The following code produce error when using nvidia docker on wsl or wsl.
import torch
torch.cuda.is_available() # False
torch.cuda.device_count() # Error
import torch
import os
os.environ["CUDA_VISIBLE_DEVICES"] = "0,1,2"
torch.cuda.is_available() # False
torch.cuda.device_count() # Error
However, it can be resolved by using the code below.
import torch
import os
os.environ["CUDA_VISIBLE_DEVICES"] = "0"
torch.cuda.is_available() # True
torch.cuda.device_count() # 1
Here is the nvidia-smi output. Currently GPU-0 is running a task.
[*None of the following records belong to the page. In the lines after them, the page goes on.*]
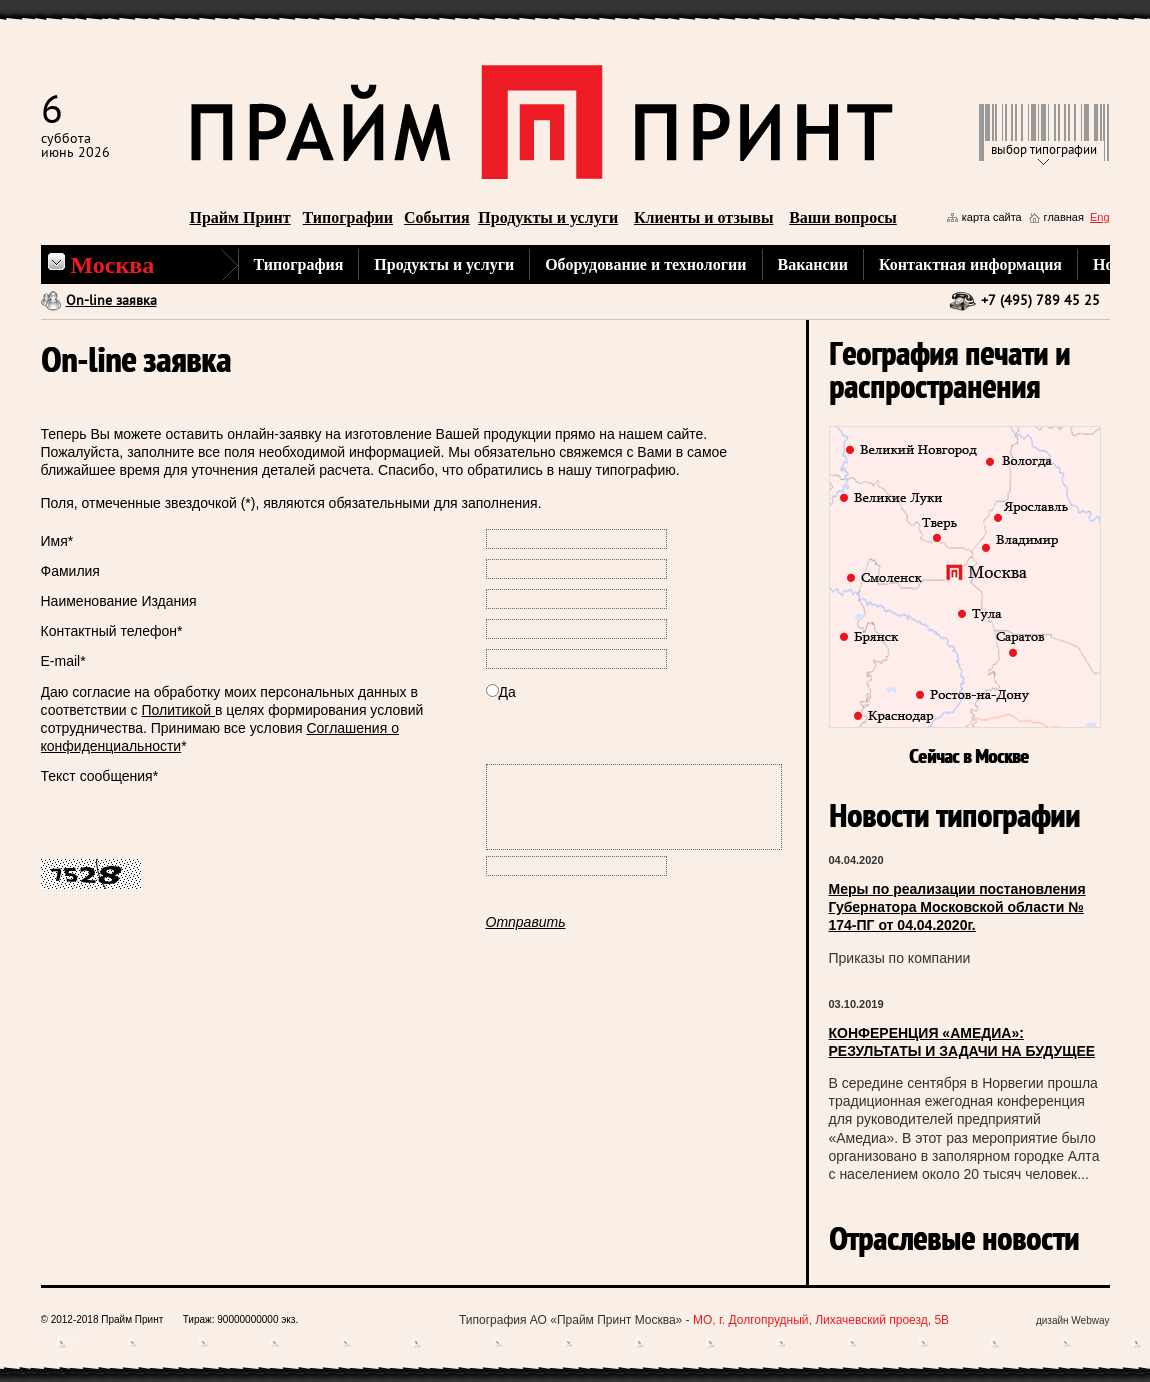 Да (501, 692)
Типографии (348, 217)
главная (1064, 217)
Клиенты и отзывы (704, 217)
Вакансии (813, 264)
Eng (1100, 217)
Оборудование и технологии (645, 264)
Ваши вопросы (843, 217)
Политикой (178, 710)
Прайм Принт (240, 217)
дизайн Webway (1073, 1320)
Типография (299, 264)
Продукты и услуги (548, 217)
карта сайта (992, 217)
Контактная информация (970, 264)
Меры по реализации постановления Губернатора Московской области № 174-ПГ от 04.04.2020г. (957, 907)
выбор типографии (1044, 150)
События (437, 217)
+-----------------------------------------------------------------------------+
| NVIDIA-SMI 520.61.03 Driver Version: 522.06 CUDA Version: 11.8 |
|-------------------------------+----------------------+----------------------+
| GPU Name Persistence-M| Bus-Id Disp.A | Volatile Uncorr. ECC |
| Fan Temp Perf Pwr:Usage/Cap| Memory-Usage | GPU-Util Compute M. |
| | | MIG M. |
|===============================+======================+======================|
| 0 NVIDIA RTX A6000 On | 00000000:01:00.0 On | Off |
| 46% 77C P2 209W / 300W | 32485MiB / 49140MiB | 11% Default |
| | | N/A |
+-------------------------------+----------------------+----------------------+
| 1 NVIDIA RTX A6000 On | 00000000:21:00.0 Off | Off |
| 30% 32C P8 13W / 300W | 0MiB / 49140MiB | 0% Default |
| | | N/A |
+-------------------------------+----------------------+----------------------+
| 2 NVIDIA RTX A6000 On | 00000000:4B:00.0 Off | Off |
| 30% 28C P8 10W / 300W | 0MiB / 49140MiB | 0% Default |
| | | N/A |
+-------------------------------+----------------------+----------------------+
| 3 NVIDIA RTX A6000 On | 00000000:4C:00.0 Off | Off |
| 30% 34C P8 9W / 300W | 36MiB / 49140MiB | 0% Default |
| | | N/A |
+-------------------------------+----------------------+----------------------+
+-----------------------------------------------------------------------------+
| Processes: |
| GPU GI CI PID Type Process name GPU Memory |
| ID ID Usage |
|=============================================================================|
| 0 N/A N/A 34 C /python3.7 N/A |
| 1 N/A N/A 34 C /python3.7 N/A |
| 2 N/A N/A 34 C /python3.7 N/A |
| 3 N/A N/A 34 C /python3.7 N/A |
+-----------------------------------------------------------------------------+
As a result i have been able to use only 1 GPU at a time. Any help will be appreciated. thanks.